"Did you think you were stronger than me, Satan?" Hector's voice came to me from very close by. "Did you think you could worm your way into my community with your beauty? You tricked me once, long ago, but not again. NEVER AGAIN!"
I felt something hitting my foot, but didn't look up. Hector's voice walked around me and then stopped in front. I squinted up at him. He was a massive, black shadow against the dim sky.
"I tried to help you, I tried so hard to wash you clean, but I underestimated your power. I underestimated your evil ways, your ability to charm my blessed one right out from under me. And I invited you here. That was my greatest mistake. I brought you to Acadia. I let you in—Satan's spawn himself. But good will always prevail. Good will always win. And evil will always lose." He came close to my face. "You burn for her, don't you, Satan? Hmm? You burn for MY property, for the property of the gods? You burn for her? Oh you will burn for her. You will. And your evil will finally be destroyed." He laughed, a shrill, crazed bark. And then I looked down and realized what he was doing. He was building a fire. He was going to burn me.
My feet scrabbled in the dirt and I pulled myself up the pole, standing now and breathing harshly, terror slamming into me as Hector added to the piles of sticks he'd laid around the pole, just out of the reach of my feet.
"Father, no. Please, no," I begged. "Please, I'll walk out of here. I won't come back," I lied. "You'll never see me again. Please don't do this. It's murder, Father. It's a sin. You taught me that. You taught me that taking a life is a sin against the gods."
He barked out more laughter, looking like a demon himself.
"What the fuck, Hector?" Ken Wahl asked, standing a little ways back. "You're gonna burn him to death?" He put his hands up, backing away. "I won't be part of this. This is not what I signed up for." But he didn't leave.
"Help me, please," I called, looking at him through my one good eye, my voice so hoarse I could hardly get my words out.
Clive was a way behind Ken and he looked confused, but excited. His shiny eyes darted back and forth between me and Hector.
"Clive . . . please," I said, but then let my words die. If he was going to help me at any point, he already would have.
"Anyone," I called to the people who were standing in a huddle in the main lodge's courtyard just a hundred feet away. "Help me. He's gone mad. If we all band together, we—" And that's when I saw her being led toward me by Mother Miriam. Her face was white and blank, her skirt covered in blood. The blood from our baby. Eden. I lurched toward her, but the cuffs caught me, and pain ripped down my arm. I yelled out and kicked at the pole with all my strength, hoping to get it out of the ground. But I knew it was to no avail. I'd watched the holes being dug for these poles, the cement being poured in. I roared in hopelessness and heartbreak.
When I looked up again, Eden was trying to run to me, but being held back by Mother Miriam who wore a grim look on her plain face. Eden looked too weak to put up much of a fight. She fell against Mother Miriam and sobbed. Eden, Eden, oh Eden, my love, my morning glory.
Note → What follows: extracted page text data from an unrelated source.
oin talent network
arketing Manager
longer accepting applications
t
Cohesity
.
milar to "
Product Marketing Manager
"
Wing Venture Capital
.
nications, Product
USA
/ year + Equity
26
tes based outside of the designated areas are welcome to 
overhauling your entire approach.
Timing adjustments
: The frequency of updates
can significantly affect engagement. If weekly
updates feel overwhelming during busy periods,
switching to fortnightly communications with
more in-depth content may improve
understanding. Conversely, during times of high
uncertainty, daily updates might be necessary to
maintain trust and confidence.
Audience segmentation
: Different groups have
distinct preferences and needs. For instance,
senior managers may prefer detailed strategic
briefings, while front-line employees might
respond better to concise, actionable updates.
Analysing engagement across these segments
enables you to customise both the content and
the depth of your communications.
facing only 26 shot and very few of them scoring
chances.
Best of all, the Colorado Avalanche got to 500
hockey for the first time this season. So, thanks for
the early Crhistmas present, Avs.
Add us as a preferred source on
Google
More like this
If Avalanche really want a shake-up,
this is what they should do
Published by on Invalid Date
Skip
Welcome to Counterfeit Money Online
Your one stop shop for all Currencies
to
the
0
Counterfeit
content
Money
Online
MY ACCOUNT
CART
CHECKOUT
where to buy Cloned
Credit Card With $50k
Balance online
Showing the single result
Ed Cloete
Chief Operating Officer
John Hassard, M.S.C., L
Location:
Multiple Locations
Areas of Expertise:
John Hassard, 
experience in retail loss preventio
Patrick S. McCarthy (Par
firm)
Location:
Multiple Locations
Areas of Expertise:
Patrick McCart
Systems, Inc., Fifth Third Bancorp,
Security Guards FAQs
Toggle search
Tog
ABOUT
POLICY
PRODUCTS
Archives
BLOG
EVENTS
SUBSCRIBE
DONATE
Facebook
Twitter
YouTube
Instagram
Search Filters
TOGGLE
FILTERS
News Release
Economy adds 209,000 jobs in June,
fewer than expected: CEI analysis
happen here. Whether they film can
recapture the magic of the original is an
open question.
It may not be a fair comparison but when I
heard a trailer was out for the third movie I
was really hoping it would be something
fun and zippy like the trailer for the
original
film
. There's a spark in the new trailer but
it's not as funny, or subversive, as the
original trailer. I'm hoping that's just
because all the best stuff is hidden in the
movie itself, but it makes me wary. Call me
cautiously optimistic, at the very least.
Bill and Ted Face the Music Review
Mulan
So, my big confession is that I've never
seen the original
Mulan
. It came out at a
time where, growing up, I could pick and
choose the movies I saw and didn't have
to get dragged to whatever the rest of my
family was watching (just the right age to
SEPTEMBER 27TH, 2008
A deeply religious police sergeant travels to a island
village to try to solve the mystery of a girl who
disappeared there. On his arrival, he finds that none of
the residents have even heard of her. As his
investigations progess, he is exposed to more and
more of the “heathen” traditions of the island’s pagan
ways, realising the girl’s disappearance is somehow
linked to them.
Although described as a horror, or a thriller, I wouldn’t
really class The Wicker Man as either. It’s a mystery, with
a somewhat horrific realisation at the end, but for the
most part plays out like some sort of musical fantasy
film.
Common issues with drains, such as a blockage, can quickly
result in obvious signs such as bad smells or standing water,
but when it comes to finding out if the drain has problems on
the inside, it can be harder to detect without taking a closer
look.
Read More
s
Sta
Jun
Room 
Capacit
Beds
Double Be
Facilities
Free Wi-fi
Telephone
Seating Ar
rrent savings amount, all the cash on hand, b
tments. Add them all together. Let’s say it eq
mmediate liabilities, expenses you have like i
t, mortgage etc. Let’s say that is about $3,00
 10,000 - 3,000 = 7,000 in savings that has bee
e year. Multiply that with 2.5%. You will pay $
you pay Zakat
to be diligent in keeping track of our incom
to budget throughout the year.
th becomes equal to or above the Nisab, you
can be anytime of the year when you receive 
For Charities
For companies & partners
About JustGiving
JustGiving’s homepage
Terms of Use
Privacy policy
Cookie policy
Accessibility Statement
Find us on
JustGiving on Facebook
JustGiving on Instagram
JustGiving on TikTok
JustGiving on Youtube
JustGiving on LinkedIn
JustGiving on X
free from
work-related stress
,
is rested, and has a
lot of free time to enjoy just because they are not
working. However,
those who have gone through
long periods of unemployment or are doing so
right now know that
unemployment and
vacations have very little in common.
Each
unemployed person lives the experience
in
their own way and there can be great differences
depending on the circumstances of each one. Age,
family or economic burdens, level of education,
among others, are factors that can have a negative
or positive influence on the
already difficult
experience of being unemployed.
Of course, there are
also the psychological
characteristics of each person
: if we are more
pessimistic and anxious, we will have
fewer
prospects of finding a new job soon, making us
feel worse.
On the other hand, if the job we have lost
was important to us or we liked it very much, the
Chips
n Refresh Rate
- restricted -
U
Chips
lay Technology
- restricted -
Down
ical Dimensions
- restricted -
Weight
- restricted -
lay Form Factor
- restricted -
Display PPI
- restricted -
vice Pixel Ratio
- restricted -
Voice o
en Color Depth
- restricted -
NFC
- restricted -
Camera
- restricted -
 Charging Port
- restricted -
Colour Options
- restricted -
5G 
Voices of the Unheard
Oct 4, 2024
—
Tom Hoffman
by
"Light the fire, Abe," Hector called. My head swiveled. Panic and bile rose up my throat as my dad walked slowly toward me, a box of matches in his hand. Tears were running down his face and his hands were shaking.
"Dad. Oh no, Dad," I said, the last word breaking, the final piece of my heart shattering. My dad wouldn't look at me, his hands shaking as silent sobs wracked his body. He was praying under his breath. "Mom," I yelled. "Mom!"
A loud wail rose from the crowd and I saw my mom fall to her knees, but she didn't move to help me.
"The greatest sacrifices hurt the most, Abe," Hector said to my father. "Your rewards will be great. You will be a god among gods. All the suffering you've endured in this life will be worth it."
All the people had joined hands and were reciting Hector's admonition of Satan, some calm, eyes closed, some crying.
I heard Eden wail again and focused my blurry eye on her. "Eden," I called out, attempting to make my voice as strong as possible. "Eden!"
"Calder," she sobbed. "Oh God, Calder!" She tried to fight her way toward me, but two of the men who had fought me, held her back. She stopped fighting. She looked too weak, and they were too strong. She threw her head back at the sky and screamed.
I glanced at my dad and his shaking was so bad he dropped the first match, unlit, on the ground and bent to retrieve it.
"Eden. Stop. Just listen. Please." The tears came, ran down my cheeks. "When they light the fire, look away. Don't watch this. Please, don't watch."